## Document structure recognition data
▬▬▬▬▬▬

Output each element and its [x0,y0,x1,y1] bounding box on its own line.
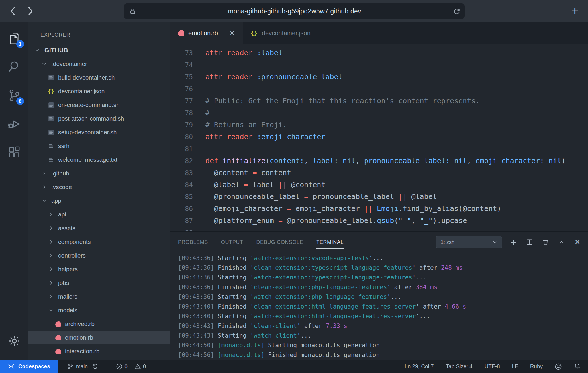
explorer-badge: 1 [16,40,24,48]
tree-item-.vscode[interactable]: .vscode [28,180,170,194]
ruby-file-icon [178,30,184,36]
chevron-down-icon [40,60,48,68]
chevron-right-icon [47,211,55,218]
editor-group: emotion.rb✕{}devcontainer.json 73attr_re… [170,22,588,360]
tree-item-assets[interactable]: assets [28,221,170,235]
address-bar[interactable]: mona-github-github-g59jpq2w5w7.github.de… [124,3,465,19]
settings-button[interactable] [0,327,28,355]
branch-name: main [76,363,88,370]
tree-item-app[interactable]: app [28,194,170,208]
maximize-panel-button[interactable] [557,238,566,246]
tree-item-helpers[interactable]: helpers [28,262,170,276]
json-file-icon: {} [48,88,54,95]
feedback-smiley-icon[interactable] [555,363,562,370]
tree-item-.devcontainer[interactable]: .devcontainer [28,57,170,71]
line-number: 78 [170,107,193,119]
source-control-view-button[interactable]: 8 [0,81,28,110]
extensions-view-button[interactable] [0,138,28,167]
tree-item-components[interactable]: components [28,235,170,249]
shell-file-icon [48,74,54,81]
panel-header: PROBLEMSOUTPUTDEBUG CONSOLETERMINAL 1: z… [170,232,588,253]
tree-item-setup-devcontainer.sh[interactable]: setup-devcontainer.sh [28,125,170,139]
new-tab-button[interactable]: + [568,4,582,18]
tree-item-models[interactable]: models [28,303,170,317]
warning-icon [134,363,141,370]
shell-select-value: 1: zsh [441,239,454,245]
tree-item-ssrh[interactable]: ssrh [28,139,170,153]
tree-item-devcontainer.json[interactable]: {}devcontainer.json [28,84,170,98]
panel-tab-problems[interactable]: PROBLEMS [178,232,208,253]
terminal-shell-select[interactable]: 1: zsh [436,236,502,248]
tree-item-welcome_message.txt[interactable]: welcome_message.txt [28,153,170,167]
terminal-line: [09:43:36] Finished 'clean-extension:php… [178,282,588,292]
terminal-line: [09:43:36] Starting 'watch-extension:typ… [178,273,588,282]
activity-bar: 1 8 [0,22,28,360]
terminal-line: [09:43:36] Finished 'clean-extension:typ… [178,263,588,273]
code-editor[interactable]: 73attr_reader :label7475attr_reader :pro… [170,44,588,231]
chevron-right-icon [47,293,55,300]
branch-indicator[interactable]: main [67,363,98,370]
new-terminal-button[interactable]: + [509,238,518,246]
tree-item-.github[interactable]: .github [28,167,170,180]
tree-item-controllers[interactable]: controllers [28,249,170,262]
editor-tab-emotion.rb[interactable]: emotion.rb✕ [170,22,243,44]
chevron-right-icon [47,279,55,287]
editor-tab-devcontainer.json[interactable]: {}devcontainer.json [243,22,318,44]
line-number: 88 [170,227,193,231]
terminal-line: [09:43:36] Starting 'watch-extension:vsc… [178,253,588,263]
run-debug-view-button[interactable] [0,110,28,138]
remote-indicator[interactable]: Codespaces [0,360,58,373]
tree-item-archived.rb[interactable]: archived.rb [28,317,170,331]
problems-indicator[interactable]: 0 0 [116,363,146,370]
tree-item-api[interactable]: api [28,208,170,221]
panel-tab-debug-console[interactable]: DEBUG CONSOLE [256,232,303,253]
code-line-76: 76 [170,83,588,95]
tree-item-interaction.rb[interactable]: interaction.rb [28,344,170,358]
explorer-view-button[interactable]: 1 [0,24,28,52]
status-bar: Codespaces main 0 0 Ln 29, Col 7 Tab Siz… [0,360,588,373]
eol-indicator[interactable]: LF [512,363,518,370]
tree-item-GITHUB[interactable]: GITHUB [28,43,170,57]
terminal-line: [09:43:40] Finished 'clean-extension:htm… [178,302,588,311]
code-line-81: 81 [170,143,588,155]
tree-item-on-create-command.sh[interactable]: on-create-command.sh [28,98,170,112]
close-panel-button[interactable]: ✕ [573,238,582,246]
tree-item-emotion.rb[interactable]: emotion.rb [28,331,170,344]
search-icon [7,60,21,74]
gear-icon [8,335,21,348]
cursor-position[interactable]: Ln 29, Col 7 [405,363,434,370]
line-number: 74 [170,59,193,71]
split-terminal-button[interactable] [525,238,534,246]
sync-icon[interactable] [92,363,98,370]
tab-size-indicator[interactable]: Tab Size: 4 [446,363,473,370]
close-tab-icon[interactable]: ✕ [230,30,235,37]
browser-back-button[interactable] [7,5,19,17]
encoding-indicator[interactable]: UTF-8 [485,363,500,370]
line-number: 77 [170,95,193,107]
panel-tab-output[interactable]: OUTPUT [221,232,243,253]
panel-tab-terminal[interactable]: TERMINAL [316,232,344,253]
terminal-output[interactable]: [09:43:36] Starting 'watch-extension:vsc… [170,253,588,360]
remote-icon [7,363,15,370]
line-number: 81 [170,143,193,155]
ruby-file-icon [55,349,61,354]
terminal-line: [09:44:50] [monaco.d.ts] Starting monaco… [178,340,588,350]
bottom-panel: PROBLEMSOUTPUTDEBUG CONSOLETERMINAL 1: z… [170,231,588,360]
tree-item-build-devcontainer.sh[interactable]: build-devcontainer.sh [28,71,170,84]
shell-file-icon [48,115,54,122]
tree-item-mailers[interactable]: mailers [28,290,170,303]
browser-forward-button[interactable] [24,5,36,17]
tree-item-jobs[interactable]: jobs [28,276,170,290]
editor-tab-bar: emotion.rb✕{}devcontainer.json [170,22,588,44]
search-view-button[interactable] [0,52,28,81]
terminal-line: [09:44:56] [monaco.d.ts] Finished monaco… [178,350,588,360]
tree-item-post-attach-command.sh[interactable]: post-attach-command.sh [28,112,170,125]
code-line-86: 86 @emoji_character = emoji_character ||… [170,203,588,215]
language-mode[interactable]: Ruby [530,363,543,370]
json-file-icon: {} [251,30,258,37]
kill-terminal-button[interactable] [541,238,550,246]
notifications-bell-icon[interactable] [574,363,581,370]
chevron-right-icon [47,238,55,246]
refresh-icon[interactable] [453,7,461,15]
panel-tabs: PROBLEMSOUTPUTDEBUG CONSOLETERMINAL [178,232,344,253]
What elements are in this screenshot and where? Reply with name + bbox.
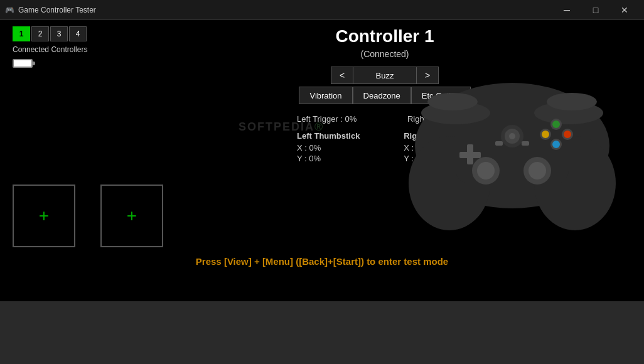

▬▬▬▬▬▬

## YOUR GOAL
Retype the lines above exactly, no pictures.

## WRITTEN SOLUTION
Output each element and its [x0,y0,x1,y1] bounding box on its own line.
explorer-badge: 1 [16,40,24,48]
tree-item-.vscode[interactable]: .vscode [28,180,170,194]
ruby-file-icon [178,30,184,36]
chevron-down-icon [40,60,48,68]
chevron-right-icon [47,211,55,218]
editor-group: emotion.rb✕{}devcontainer.json 73attr_re… [170,22,588,360]
tree-item-assets[interactable]: assets [28,221,170,235]
address-bar[interactable]: mona-github-github-g59jpq2w5w7.github.de… [124,3,465,19]
settings-button[interactable] [0,327,28,355]
branch-name: main [76,363,88,370]
tree-item-app[interactable]: app [28,194,170,208]
maximize-panel-button[interactable] [557,238,566,246]
tree-item-helpers[interactable]: helpers [28,262,170,276]
json-file-icon: {} [48,88,54,95]
feedback-smiley-icon[interactable] [555,363,562,370]
tree-item-.devcontainer[interactable]: .devcontainer [28,57,170,71]
line-number: 78 [170,107,193,119]
source-control-view-button[interactable]: 8 [0,81,28,110]
extensions-view-button[interactable] [0,138,28,167]
tree-item-components[interactable]: components [28,235,170,249]
shell-file-icon [48,74,54,81]
panel-header: PROBLEMSOUTPUTDEBUG CONSOLETERMINAL 1: z… [170,232,588,253]
tree-item-setup-devcontainer.sh[interactable]: setup-devcontainer.sh [28,125,170,139]
new-tab-button[interactable]: + [568,4,582,18]
tree-item-models[interactable]: models [28,303,170,317]
warning-icon [134,363,141,370]
shell-select-value: 1: zsh [441,239,454,245]
tree-item-ssrh[interactable]: ssrh [28,139,170,153]
tree-item-devcontainer.json[interactable]: {}devcontainer.json [28,84,170,98]
panel-tab-problems[interactable]: PROBLEMS [178,232,208,253]
terminal-shell-select[interactable]: 1: zsh [436,236,502,248]
tree-item-welcome_message.txt[interactable]: welcome_message.txt [28,153,170,167]
terminal-line: [09:43:36] Finished 'clean-extension:php… [178,282,588,292]
terminal-line: [09:43:36] Starting 'watch-extension:typ… [178,273,588,282]
activity-bar: 1 8 [0,22,28,360]
terminal-line: [09:43:36] Finished 'clean-extension:typ… [178,263,588,273]
code-editor[interactable]: 73attr_reader :label7475attr_reader :pro… [170,44,588,231]
chevron-right-icon [47,293,55,300]
branch-indicator[interactable]: main [67,363,98,370]
new-terminal-button[interactable]: + [509,238,518,246]
tree-item-.github[interactable]: .github [28,167,170,180]
tree-item-controllers[interactable]: controllers [28,249,170,262]
editor-tab-emotion.rb[interactable]: emotion.rb✕ [170,22,243,44]
chevron-right-icon [47,279,55,287]
editor-tab-devcontainer.json[interactable]: {}devcontainer.json [243,22,318,44]
line-number: 88 [170,227,193,231]
terminal-line: [09:43:36] Starting 'watch-extension:vsc… [178,253,588,263]
run-debug-view-button[interactable] [0,110,28,138]
remote-indicator[interactable]: Codespaces [0,360,58,373]
tree-item-archived.rb[interactable]: archived.rb [28,317,170,331]
problems-indicator[interactable]: 0 0 [116,363,146,370]
tree-item-api[interactable]: api [28,208,170,221]
panel-tab-debug-console[interactable]: DEBUG CONSOLE [256,232,303,253]
code-line-76: 76 [170,83,588,95]
tree-item-interaction.rb[interactable]: interaction.rb [28,344,170,358]
explorer-view-button[interactable]: 1 [0,24,28,52]
status-bar: Codespaces main 0 0 Ln 29, Col 7 Tab Siz… [0,360,588,373]
eol-indicator[interactable]: LF [512,363,518,370]
tree-item-GITHUB[interactable]: GITHUB [28,43,170,57]
terminal-line: [09:43:40] Finished 'clean-extension:htm… [178,302,588,311]
code-line-81: 81 [170,143,588,155]
tree-item-on-create-command.sh[interactable]: on-create-command.sh [28,98,170,112]
close-panel-button[interactable]: ✕ [573,238,582,246]
tree-item-emotion.rb[interactable]: emotion.rb [28,331,170,344]
search-icon [7,60,21,74]
gear-icon [8,335,21,348]
cursor-position[interactable]: Ln 29, Col 7 [405,363,434,370]
line-number: 74 [170,59,193,71]
split-terminal-button[interactable] [525,238,534,246]
sync-icon[interactable] [92,363,98,370]
tab-size-indicator[interactable]: Tab Size: 4 [446,363,473,370]
close-tab-icon[interactable]: ✕ [230,30,235,37]
browser-back-button[interactable] [7,5,19,17]
encoding-indicator[interactable]: UTF-8 [485,363,500,370]
line-number: 77 [170,95,193,107]
panel-tab-output[interactable]: OUTPUT [221,232,243,253]
panel-tab-terminal[interactable]: TERMINAL [316,232,344,253]
terminal-output[interactable]: [09:43:36] Starting 'watch-extension:vsc… [170,253,588,360]
remote-icon [7,363,15,370]
line-number: 81 [170,143,193,155]
ruby-file-icon [55,349,61,354]
terminal-line: [09:44:50] [monaco.d.ts] Starting monaco… [178,340,588,350]
bottom-panel: PROBLEMSOUTPUTDEBUG CONSOLETERMINAL 1: z… [170,231,588,360]
tree-item-build-devcontainer.sh[interactable]: build-devcontainer.sh [28,71,170,84]
shell-file-icon [48,115,54,122]
tree-item-mailers[interactable]: mailers [28,290,170,303]
browser-forward-button[interactable] [24,5,36,17]
tree-item-jobs[interactable]: jobs [28,276,170,290]
editor-tab-bar: emotion.rb✕{}devcontainer.json [170,22,588,44]
search-view-button[interactable] [0,52,28,81]
terminal-line: [09:44:56] [monaco.d.ts] Finished monaco… [178,350,588,360]
tree-item-post-attach-command.sh[interactable]: post-attach-command.sh [28,112,170,125]
code-line-86: 86 @emoji_character = emoji_character ||… [170,203,588,215]
language-mode[interactable]: Ruby [530,363,543,370]
json-file-icon: {} [251,30,258,37]
kill-terminal-button[interactable] [541,238,550,246]
notifications-bell-icon[interactable] [574,363,581,370]
chevron-right-icon [47,238,55,246]
refresh-icon[interactable] [453,7,461,15]
panel-tabs: PROBLEMSOUTPUTDEBUG CONSOLETERMINAL [178,232,344,253]
What elements are in this screenshot and where? Reply with name + bbox.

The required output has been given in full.